BRIEF –
Among the records that follow, find the line with "point of your" and the line with "ganglion cell complex". Set down those lines and all lines between them exactly, without adding anything.
· · · ·
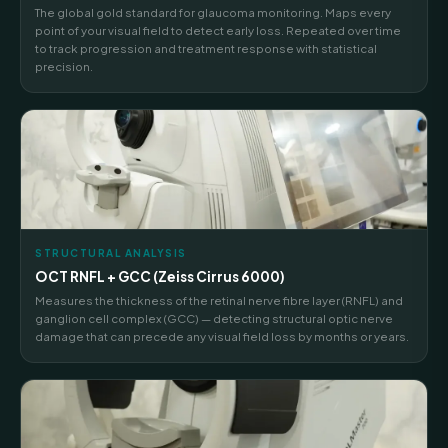
The global gold standard for glaucoma monitoring. Maps every
point of your visual field to detect early loss. Repeated over time
to track progression and treatment response with statistical
precision.
STRUCTURAL ANALYSIS
OCT RNFL + GCC (Zeiss Cirrus 6000)
Measures the thickness of the retinal nerve fibre layer (RNFL) and
ganglion cell complex (GCC) — detecting structural optic nerve
damage that can precede any visual field loss by months or years.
· · · ·
SOLUTION TO THE PROBLEM –
point of your visual field to detect early loss. Repeated over time
to track progression and treatment response with statistical
precision.
STRUCTURAL ANALYSIS
OCT RNFL + GCC (Zeiss Cirrus 6000)
Measures the thickness of the retinal nerve fibre layer (RNFL) and
ganglion cell complex (GCC) — detecting structural optic nerve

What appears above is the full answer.